TO DO = Report, as a single number, how many lines of the records contain the word "https".

-- Opening Marker --

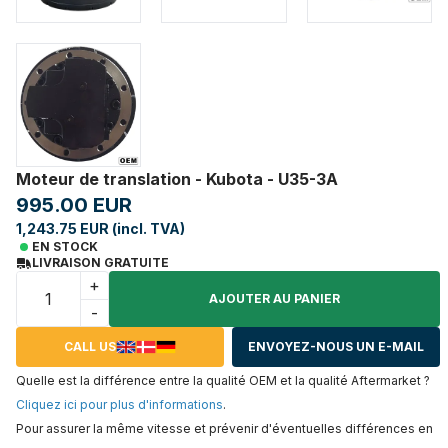
Moteur de translation - Kubota - U35-3A
995.00 EUR
1,243.75 EUR (incl. TVA)
EN STOCK
LIVRAISON GRATUITE
+
AJOUTER AU PANIER
-
CALL US
ENVOYEZ-NOUS UN E-MAIL
Quelle est la différence entre la qualité OEM et la qualité Aftermarket ?
Cliquez ici pour plus d'informations
.
Pour assurer la même vitesse et prévenir d'éventuelles différences en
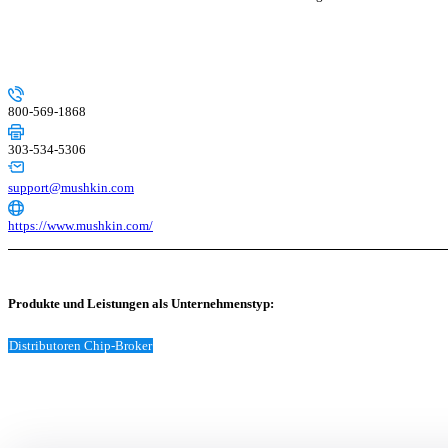
800-569-1868
303-534-5306
support@mushkin.com
https://www.mushkin.com/
Produkte und Leistungen als Unternehmenstyp:
Distributoren Chip-Broker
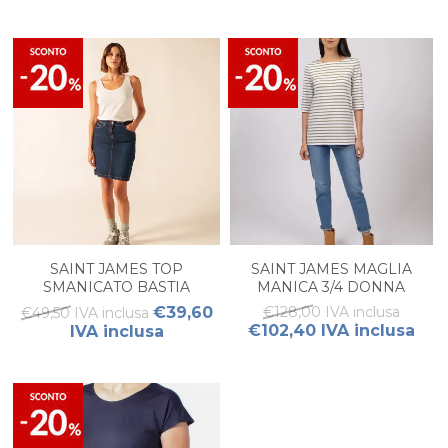
SAINT JAMES TOP
SAINT JAMES MAGLIA
SMANICATO BASTIA
MANICA 3/4 DONNA
DONNA
€39,60
€128,00 IVA inclusa
€49,50 IVA inclusa
€102,40 IVA inclusa
IVA inclusa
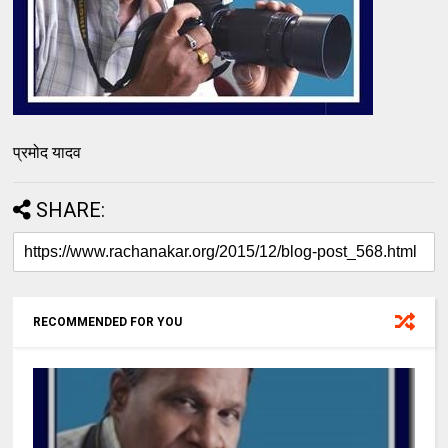
प्रमोद यादव
SHARE:
RECOMMENDED FOR YOU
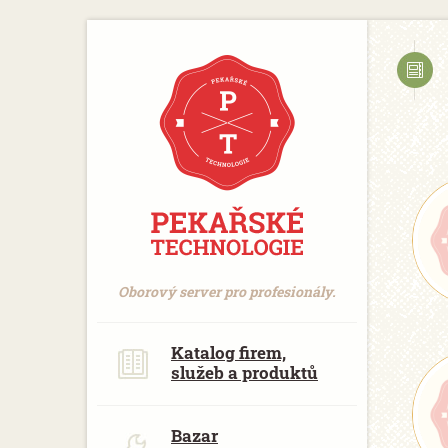
https://www.traditionrolex.com/18
a p
Oborový server pro profesionály.
Katalog firem,
služeb a produktů
Bazar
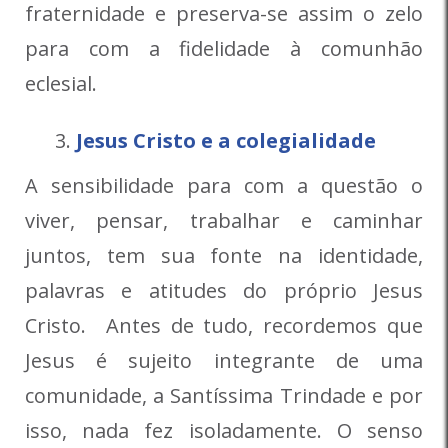
fraternidade e preserva-se assim o zelo
para com a fidelidade à comunhão
eclesial.
Jesus Cristo e a colegialidade
A sensibilidade para com a questão o
viver, pensar, trabalhar e caminhar
juntos, tem sua fonte na identidade,
palavras e atitudes do próprio Jesus
Cristo. Antes de tudo, recordemos que
Jesus é sujeito integrante de uma
comunidade, a Santíssima Trindade e por
isso, nada fez isoladamente. O senso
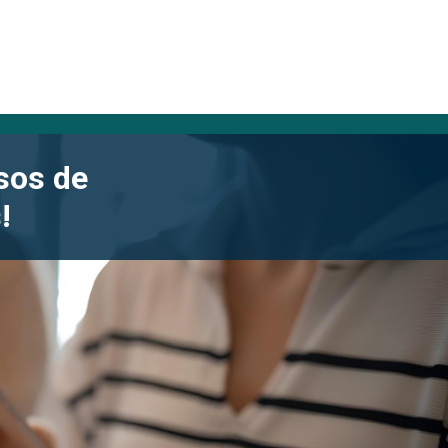
esos de
!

-- Closing Marker --

SOLUTION = 2